§ **About this task**:
The lines below, beginning at the one that contains "un poco de sensibilidad?" and ending at the last, are to be retyped exactly.
[Raw data — start]
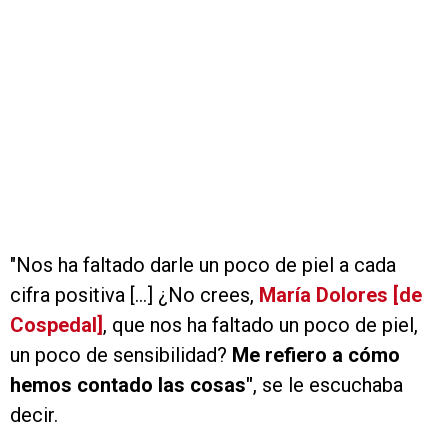
"Nos ha faltado darle un poco de piel a cada
cifra positiva [...] ¿No crees,
María Dolores [de
Cospedal]
, que nos ha faltado un poco de piel,
un poco de sensibilidad?
Me refiero a cómo
hemos contado las cosas"
, se le escuchaba
decir.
[Raw data — finish]
§ **Output**:
un poco de sensibilidad?
Me refiero a cómo
hemos contado las cosas"
, se le escuchaba
decir.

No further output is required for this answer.